------ Data for the task

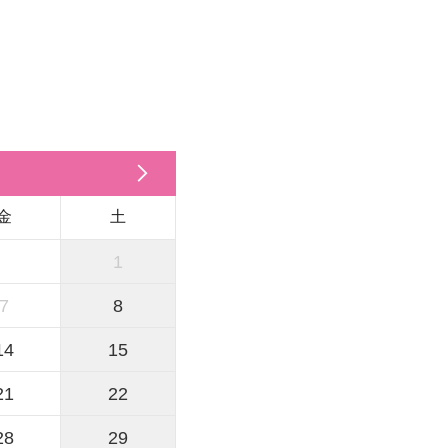
金
土
1
7
8
14
15
21
22
28
29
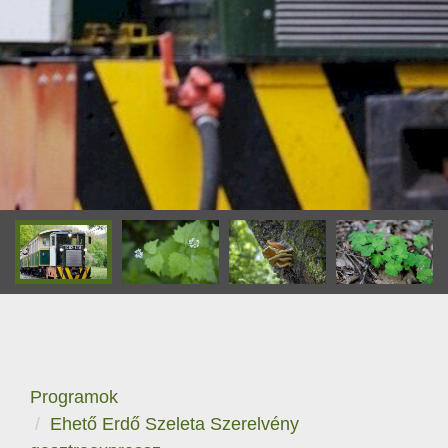
Programok
Ehető Erdő Szeleta Szerelvény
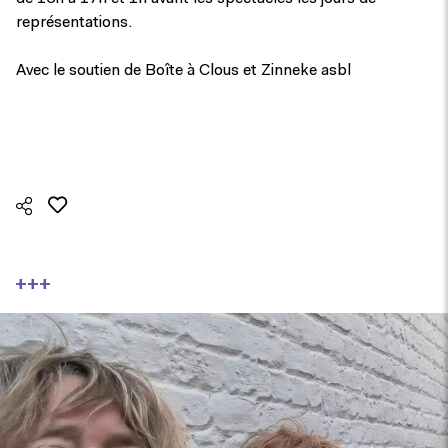
représentations.
Avec le soutien de Boîte à Clous et Zinneke asbl
+++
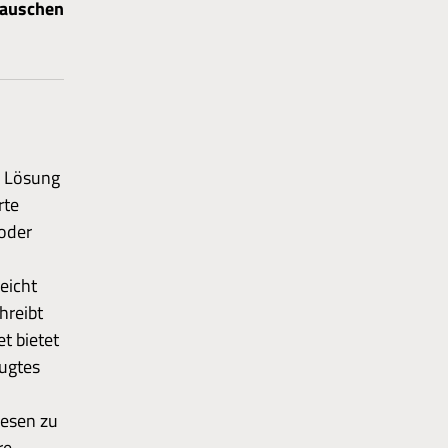
tauschen
e Lösung
rte
oder
eicht
hreibt
t bietet
zugtes
esen zu
re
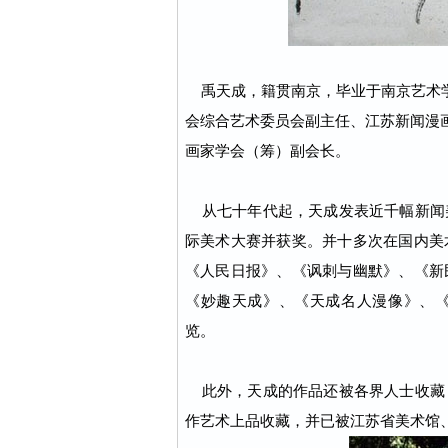
禹天成，籍贯南京，毕业于南京艺术学
会综合艺术委员会副主任、江苏新闻漫
画家学会（筹）副会长。
从七十年代起，天成发表近千幅新闻
际美术大赛并获奖。并十多次在国内美
《人民日报》、《讽刺与幽默》、《新
《妙趣天成》、《天成名人漫像》、
览。
此外，天成的作品还被各界人士收藏
作艺术上品收藏，并已被江苏省美术馆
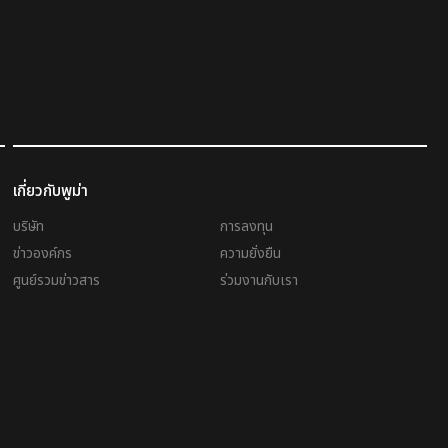
เกี่ยวกับพูม่า
บริษัท
การลงทุน
ข่าวองค์กร
ความยั่งยืน
ศูนย์รวมข่าวสาร
ร่วมงานกับเรา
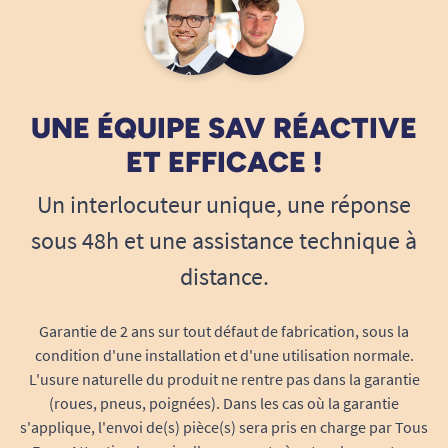
Le maintien parfait évite les fuites
accidentelles, rassure l’utilisateur en toutes
circonstances : domicile, sorties, nuit, ou en
établissement spécialisé.
Peut être portée avec un slip de maintien,
UNE ÉQUIPE SAV RÉACTIVE
pour garder la protection bien en place,
ET EFFICACE !
même lors des mouvements.
Résumé des points forts San SENI Plus
Un interlocuteur unique, une réponse
Extra
sous 48h et une assistance technique à
Ultra-absorption
: idéale pour
distance.
l’incontinence sévère, 3500 ml, rassurante
même pendant le sommeil ou lors de
longues périodes sans change.
Garantie de 2 ans sur tout défaut de fabrication, sous la
condition d'une installation et d'une utilisation normale.
Conception anatomique
: s’adapte à toutes
L'usure naturelle du produit ne rentre pas dans la garantie
les morphologies pour un port confortable
(roues, pneus, poignées). Dans les cas où la garantie
et naturel.
s'applique, l'envoi de(s) pièce(s) sera pris en charge par Tous
Barrières latérales anti-fuites
: sécurité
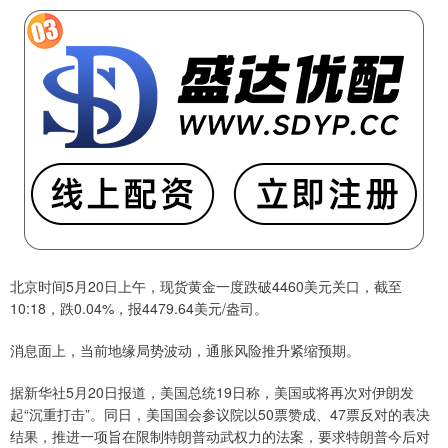
北京时间5月20日上午，现货黄金一度跌破4460美元关口，截至
10:18，跌0.04%，报4479.64美元/盎司。
消息面上，当前地缘局势波动，通胀风险推升紧缩预期。
据新华社5月20日报道，美国总统19日称，美国或将再次对伊朗发
起“沉重打击”。同日，美国国会参议院以50票赞成、47票反对的表决
结果，推进一项旨在限制特朗普动武权力的法案，要求特朗普今后对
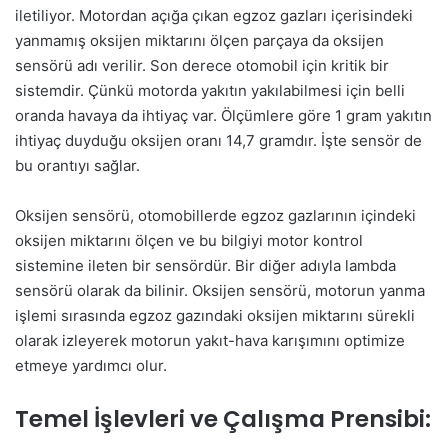
iletiliyor. Motordan açığa çıkan egzoz gazları içerisindeki
yanmamış oksijen miktarını ölçen parçaya da oksijen
sensörü adı verilir. Son derece otomobil için kritik bir
sistemdir. Çünkü motorda yakıtın yakılabilmesi için belli
oranda havaya da ihtiyaç var. Ölçümlere göre 1 gram yakıtın
ihtiyaç duyduğu oksijen oranı 14,7 gramdır. İşte sensör de
bu orantıyı sağlar.
Oksijen sensörü, otomobillerde egzoz gazlarının içindeki
oksijen miktarını ölçen ve bu bilgiyi motor kontrol
sistemine ileten bir sensördür. Bir diğer adıyla lambda
sensörü olarak da bilinir. Oksijen sensörü, motorun yanma
işlemi sırasında egzoz gazındaki oksijen miktarını sürekli
olarak izleyerek motorun yakıt-hava karışımını optimize
etmeye yardımcı olur.
Temel İşlevleri ve Çalışma Prensibi:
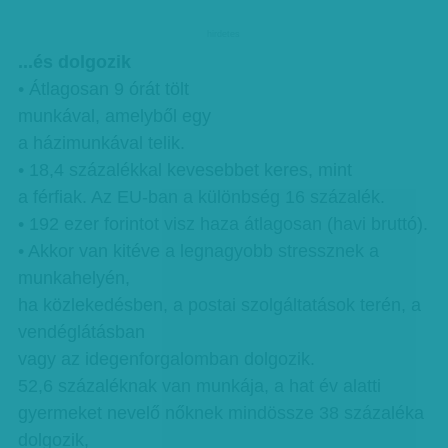
hirdetes
...és dolgozik
• Átlagosan 9 órát tölt
munkával, amelyből egy
a házimunkával telik.
• 18,4 százalékkal kevesebbet keres, mint
a férfiak. Az EU-ban a különbség 16 százalék.
• 192 ezer forintot visz haza átlagosan (havi bruttó).
• Akkor van kitéve a legnagyobb stressznek a
munkahelyén,
ha közlekedésben, a postai szolgáltatások terén, a
vendéglátásban
vagy az idegenforgalomban dolgozik.
52,6 százaléknak van munkája, a hat év alatti
gyermeket nevelő nőknek mindössze 38 százaléka
dolgozik,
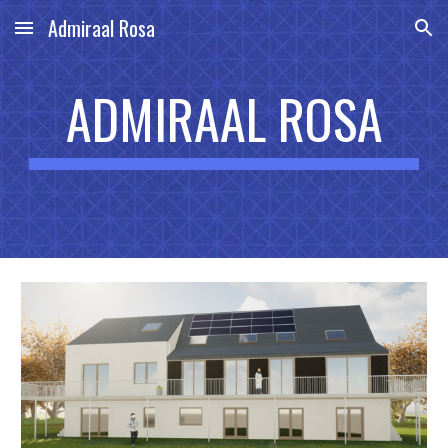
Admiraal Rosa
Skip to main content
Skip to navigation
ADMIRAAL ROSA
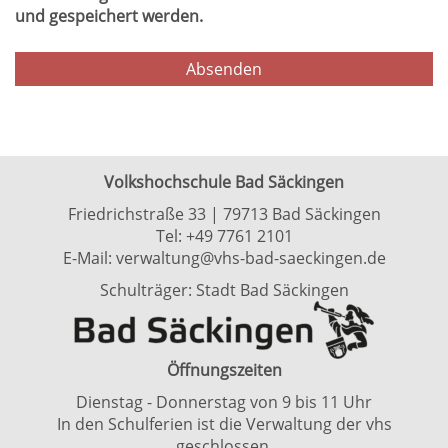
und gespeichert werden.
Volkshochschule Bad Säckingen
Friedrichstraße 33 | 79713 Bad Säckingen
Tel:
+49 7761 2101
E-Mail:
verwaltung@vhs-bad-saeckingen.de
Schulträger: Stadt Bad Säckingen
Öffnungszeiten
Dienstag - Donnerstag von 9 bis 11 Uhr
In den Schulferien ist die Verwaltung der vhs
geschlossen.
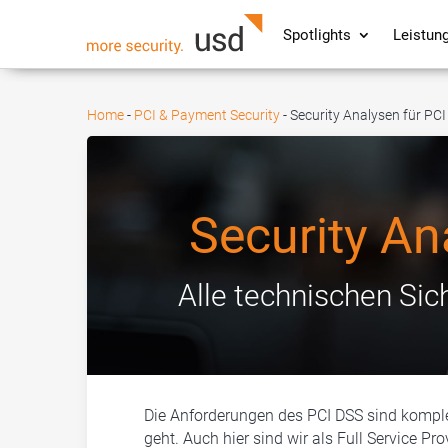
Spotlights
Leistun
Home
-
PCI & Payment Security
-
Security Analysen für PC
Security An
Alle technischen Sic
Die Anforderungen des PCI DSS sind kompl
geht. Auch hier sind wir als Full Service Pr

------------

● Your task
Omit all pictures and repeat the rest of the records verbatim.

● Result of the task
金
土
1
7
8
14
15
21
22
28
29
Programok
Ehető Erdő Szeleta Szerelvény
représentations.
Avec le soutien de Boîte à Clous et Zinneke asbl
+++
tauschen
e Lösung
rte
oder
eicht
hreibt
t bietet
zugtes
esen zu
re
禹天成，籍贯南京，毕业于南京艺术学
会综合艺术委员会副主任、江苏新闻漫
画家学会（筹）副会长。
从七十年代起，天成发表近千幅新闻
际美术大赛并获奖。并十多次在国内美
《人民日报》、《讽刺与幽默》、《新
《妙趣天成》、《天成名人漫像》、
览。
此外，天成的作品还被各界人士收藏
作艺术上品收藏，并已被江苏省美术馆
เกี่ยวกับพูม่า
บริษัท
การลงทุน
ข่าวองค์กร
ความยั่งยืน
ศูนย์รวมข่าวสาร
ร่วมงานกับเรา
Le maintien parfait évite les fuites
accidentelles, rassure l’utilisateur en toutes
circonstances : domicile, sorties, nuit, ou en
établissement spécialisé.
Peut être portée avec un slip de maintien,
UNE ÉQUIPE SAV RÉACTIVE
pour garder la protection bien en place,
ET EFFICACE !
même lors des mouvements.
Résumé des points forts San SENI Plus
Un interlocuteur unique, une réponse
Extra
sous 48h et une assistance technique à
Ultra-absorption
: idéale pour
distance.
l’incontinence sévère, 3500 ml, rassurante
même pendant le sommeil ou lors de
longues périodes sans change.
Garantie de 2 ans sur tout défaut de fabrication, sous la
condition d'une installation et d'une utilisation normale.
Conception anatomique
: s’adapte à toutes
L'usure naturelle du produit ne rentre pas dans la garantie
les morphologies pour un port confortable
(roues, pneus, poignées). Dans les cas où la garantie
et naturel.
s'applique, l'envoi de(s) pièce(s) sera pris en charge par Tous
Barrières latérales anti-fuites
: sécurité
北京时间5月20日上午，现货黄金一度跌破4460美元关口，截至
10:18，跌0.04%，报4479.64美元/盎司。
消息面上，当前地缘局势波动，通胀风险推升紧缩预期。
据新华社5月20日报道，美国总统19日称，美国或将再次对伊朗发
起“沉重打击”。同日，美国国会参议院以50票赞成、47票反对的表决
结果，推进一项旨在限制特朗普动武权力的法案，要求特朗普今后对
iletiliyor. Motordan açığa çıkan egzoz gazları içerisindeki
yanmamış oksijen miktarını ölçen parçaya da oksijen
sensörü adı verilir. Son derece otomobil için kritik bir
sistemdir. Çünkü motorda yakıtın yakılabilmesi için belli
oranda havaya da ihtiyaç var. Ölçümlere göre 1 gram yakıtın
ihtiyaç duyduğu oksijen oranı 14,7 gramdır. İşte sensör de
bu orantıyı sağlar.
Oksijen sensörü, otomobillerde egzoz gazlarının içindeki
oksijen miktarını ölçen ve bu bilgiyi motor kontrol
sistemine ileten bir sensördür. Bir diğer adıyla lambda
sensörü olarak da bilinir. Oksijen sensörü, motorun yanma
işlemi sırasında egzoz gazındaki oksijen miktarını sürekli
olarak izleyerek motorun yakıt-hava karışımını optimize
etmeye yardımcı olur.
Temel İşlevleri ve Çalışma Prensibi:
hirdetes
...és dolgozik
• Átlagosan 9 órát tölt
munkával, amelyből egy
a házimunkával telik.
• 18,4 százalékkal kevesebbet keres, mint
a férfiak. Az EU-ban a különbség 16 százalék.
• 192 ezer forintot visz haza átlagosan (havi bruttó).
• Akkor van kitéve a legnagyobb stressznek a
munkahelyén,
ha közlekedésben, a postai szolgáltatások terén, a
vendéglátásban
vagy az idegenforgalomban dolgozik.
52,6 százaléknak van munkája, a hat év alatti
gyermeket nevelő nőknek mindössze 38 százaléka
dolgozik,
Admiraal Rosa
Skip to main content
Skip to navigation
ADMIRAAL ROSA
und gespeichert werden.
Volkshochschule Bad Säckingen
Friedrichstraße 33 | 79713 Bad Säckingen
Tel:
+49 7761 2101
E-Mail:
verwaltung@vhs-bad-saeckingen.de
Schulträger: Stadt Bad Säckingen
Öffnungszeiten
Dienstag - Donnerstag von 9 bis 11 Uhr
In den Schulferien ist die Verwaltung der vhs
geschlossen.
Spotlights
Leistun
Home
-
PCI & Payment Security
-
Security Analysen für PC
Security An
Alle technischen Sic
Die Anforderungen des PCI DSS sind kompl
geht. Auch hier sind wir als Full Service Pr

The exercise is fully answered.